Abstract Archives of the RSNA, 2014
Andrew B. Rosenkrantz MD, Presenter: Nothing to Disclose
Naomi M. Campbell MBBCh, Abstract Co-Author: Nothing to Disclose
Byron Gaing MD, Abstract Co-Author: Nothing to Disclose
Sooah Kim MD, Abstract Co-Author: Nothing to Disclose
James S. Babb PhD, Abstract Co-Author: Nothing to Disclose
Fang-Ming Deng MD, PhD, Abstract Co-Author: Nothing to Disclose
Samir S. Taneja MD, Abstract Co-Author: Consultant, Eigen
Consultant, GTx, Inc
Consultant, Bayer AG
Consultant, Healthtronics, Inc
Speaker, Johnson & Johnson
Investigator, STEBA Biotech NV
Royalties, Reed Elsevier
Past studies using a variety of methodologies have obtained conflicting results regarding the added value of diffusion-weighed imaging (DWI) and dynamic contrast-enhanced (DCE) MRI for detection of transition zone (TZ) tumor. In this study, our aim is to systematically evaluate the impact of multi-parametric MRI, including DWI performed using different b-values, on the accuracy, sensitivity, and specificity for TZ tumor localization.

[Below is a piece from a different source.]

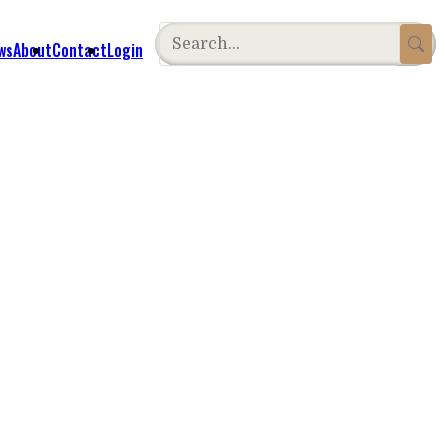
ws
About
Contact
Login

This retrospective HIPAA-compliant study received IRB approval with a waiver of written informed consent. 106 men with prostate cancer (mean age 62±7years) who underwent 3T MRI using a pelvic phased-array coil before radical prostatectomy were included. Three radiologists independently reviewed cases to record the likelihood of tumor in each of six TZ regions. These scores were initially assigned using T2WI alone, re-assigned following integration of DWI-b1000 images and the corresponding apparent diffusion coefficient (ADC) maps, re-assigned again following integration of DWI-b2000 images, and re-assigned a final time following integration of DCE images, including both raw dynamic and post-processed parametric perfusion maps. Generalized estimating equations based on binary logistic regression were used to compare sessions for TZ tumor detection, using prostatectomy findings as the reference standard.
9.7% (62/636) of TZ sextants contained tumor. All three readers had higher sensitivity for T2WI+b1000/ADC compared with T2WI alone (R1: 54.8% vs. 33.9%, R2: 53.2% vs. 22.6%, R3: 50.0% vs. 19.4%, p≤0.002); two readers had further increased sensitivity also incorporating b2000 (R1: 74.2%, R2: 62.9%; p≤0.011), and the remaining reader had further increased sensitivity also incorporating both b2000 and DCE (R3: 61.3%, p=0.013). DCE otherwise did not improve sensitivity (p≥0.054). Other measures of performance were similar across the four sessions (R1: specificity 97.4%-98.3%, accuracy 91.2%-95.9%; R2: specificity 95.8%-98.4%, accuracy 91.0%-92.6%; R3: specificity 90.9%-96.7%, accuracy 88.1%-89.2%).
DWI assists TZ tumor detection through significantly higher sensitivity, particularly when using a very high b-value; DCE lacks further additional benefit.
The optimal parameter combination for localizing TZ tumor using 3T MRI entails both T2WI and DWI, but not DCE; with this approach, DWI should include a very high b-value (>1,000 s/mm2).
Rosenkrantz, A,
Campbell, N,
Gaing, B,
Kim, S,
Babb, J,
Deng, F,
Taneja, S,
Transition Zone Prostate Cancer: Revisiting the Role of Multiparametric MRI at 3T. Radiological Society of North America 2014 Scientific Assembly and Annual Meeting, - ,Chicago IL.